Whole-genome shotgun metagenomics experiments routinely produce hundreds of gigabases of sequencing data. A generalized analysis pipeline for such data is to (i) assemble the genomic data de novo; (ii) predict genes and proteins on the resulting contigs and scaffolds; (iii) assign domains and function to those proteins; (iv) interpret those findings within the biological context. It is not unusual for such studies to generate several million novel genes/proteins – Venter et al. (2004) reported over 1.2 million novel genes, and Hess et al. (2011) reported over 2.5 million putative genes, 27755 containing a domain of interest: those relevant to biomass degradation.
Metagenomic assembly poses specific problems over and above those of single genome assembly. The attempt to simultaneously assemble thousands of different genomes often results in large and complex assembly graphs. These require more memory to create and query, and also often require extra information in order to find true paths through the graphs. Ray Meta (Boisvert et al., 2012) is a massively distributed metagenome assembler that uses message passing, whereas Pell et al. (2012) reduce memory requirements using a bloom filter and use kmer connectivity to improve the assembly process. Other tools attempt to partition the assembly graph – Meta IDBA using graph connectivity (Peng et al., 2011) and MetaVelvet using both coverage and connectivity (Namiki et al., 2012). Finally, MetAMOS (Treangen et al., 2013) is a metagenomics pipeline that combines a number of published tools for metagenomic analysis.
Once the raw metagenomic reads have been assembled into contigs and scaffolds, the next stage is an attempt to predict the location of genes. Here again, metagenomics poses particular problems when compared to single bacterial genome annotation (recently reviewed in Richardson and Watson, 2013). Specifically, traditional bacterial gene predictors use models trained on a single, related genome; as with metagenomics we sequence thousands of genomes simultaneously, this is no longer appropriate. A number of tools have been published for metagenomic gene prediction, including MetaGeneAnnotator (Noguchi et al., 2008), Orphelia (Hoff et al., 2009), FragGeneScan (Rho et al., 2010), and Glimmer-MG (Kelley et al., 2012). Yok and Rosen (2011) propose a combination of tools.
Once genes have been annotated, domains can be assigned to protein-coding genes using traditional approaches, such as HMMER (Eddy, 2009) searches of domain databases such as Pfam (Punta et al., 2012), and the use of tools such as InterProScan (Mulder and Apweiler, 2007).
After raw reads from metagenomics experiments have been assembled and annotated, researchers are left with a very large and rich dataset which can be difficult to query and share. Tools that allow multiple users to browse and query such datasets, either privately within a consortium, or as part of a public collaboration, remain under-developed. It is essential that simple, open, and flexible tools are provided to allow scientists to easily access the outputs of metagenomic gene discovery projects.
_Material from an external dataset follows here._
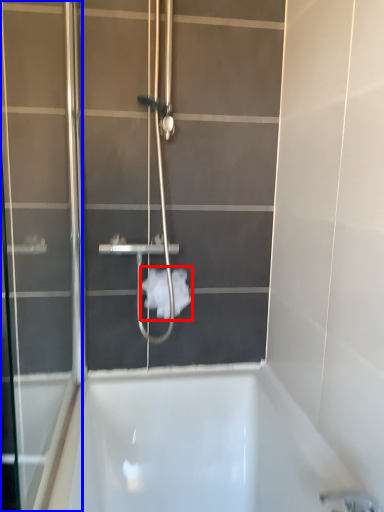 Question: Which of the following is the farthest to the observer, toilet paper (highlighted by a red box) or screen door (highlighted by a blue box)?

Choices:
 (A) toilet paper
 (B) screen door

Answer: (A) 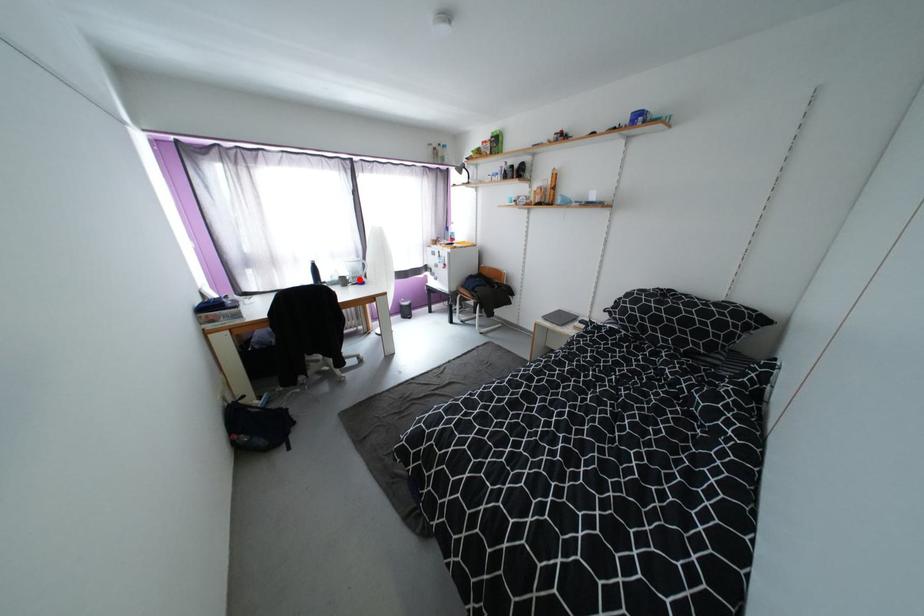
Here we describe Meta4, a web application that is easy to install, that should work on any standard LAMP (Linux, Apache, MySQL, PHP) server, and which allows users to search and browse large collections of metagenomic gene predictions in a user-friendly web interface. In addition, Meta4 makes use of web services to provide up-to-date annotation.
There are a few existing tools for organizing and analyzing metagenomic data on the web; however, despite being feature-rich, many are closed systems. The integrated microbial genomes and metagenomes (IMG/M) system (Markowitz et al., 2012) allows comprehensive analysis of genomes and metagenomes sequenced at the Joint Genome Institute (JGI). However, the system is not open-source, it is not possible to download the code and create a local installation, the software is only extensible by the authors and it is not easy to integrate your own data – one must e-mail the authors and request integration. Similarly, the Community cyberinfrastructure for Advanced Microbial Ecology Research and Analysis (CAMERA; Sun et al., 2011) is a workflow-based, feature-rich website for metagenomic analysis; however, the same issues remain in that it is not open-source, it is only extensible by the authors, it is not possible to create a local installation, and users must e-mail the authors to request integration of their data. Luckily, the metagenomics RAST server (MG-RAST; Meyer et al., 2008), a very popular and comprehensive tool for metagenomic data analysis, is far more open, with users encouraged to submit their own data, and the code is available on github3. However, even the authors admit, local installations of the tool are difficult, they advise against it, and no support for such an undertaking is available4.
All three tools are feature- and function-rich, and aim to be complete systems for the assembly, annotation, and comparison of multiple metagenomic samples. One problem with systems such as IMG/M and CAMERA is an inability for users to maintain data privacy; once data is uploaded to these systems, it is available for the public to see. MG-RAST does have the option to submit to a private queue, but this is a low priority queue. As such, these tools are not designed for the simple task of sharing large amounts of data quickly and simply. Meta4 is not designed to compete with these tools in terms of functionality; rather, it is a simple tool allowing the rapid sharing of metagenomic results that is easily extensible by the addition of web services. It is possible to set up a Meta4 database in less than 30 min on a simple Linux server such as an Amazon EC2 micro instance. Meta4 is a lightweight tool, completely open-source, easy to install locally and easy to add additional functionality through web services.
Meta4 was developed on an Amazon EC2 micro instance using a CloudBioLinux (Afgan et al., 2012) image. All code is available via Github. An example Meta4 database can be queried at http://www.ark-genomics.org/tools/meta4 containing an assembly of the Hess et al. (2011) data.
Materials and Methods
The overall structure of Meta4 is shown in Figure 1. Central to the system is the Meta4 MySQL database, which stores information on samples, assemblies, gene predictions, and protein domain information. The choice to store some basic annotation in the database itself allows users to query the available gene predictions on domains of interest. Without such annotation, it would be very difficult for users to filter the large numbers of gene predictions in metagenomic datasets. We have chosen to store information on protein domains, rather than the results of homology searches (e.g., BLAST), as often domain searches are more sensitive to distant homology. Information can be loaded into the database from common formats using the database loading scripts, including GFF3 (gene predictions) and fasta (contigs and scaffolds). A web form is provided that allows users to query the database and information is presented in two ways: firstly, data extracted directly from the Meta4 database is presented in the browser; secondly, data extracted from the Meta4 database is provided to a range of web services, and the results of those web services presented in the browser. This allows for the latest, live, up-to-date annotation to be displayed for each gene prediction, and is a key feature of Meta4.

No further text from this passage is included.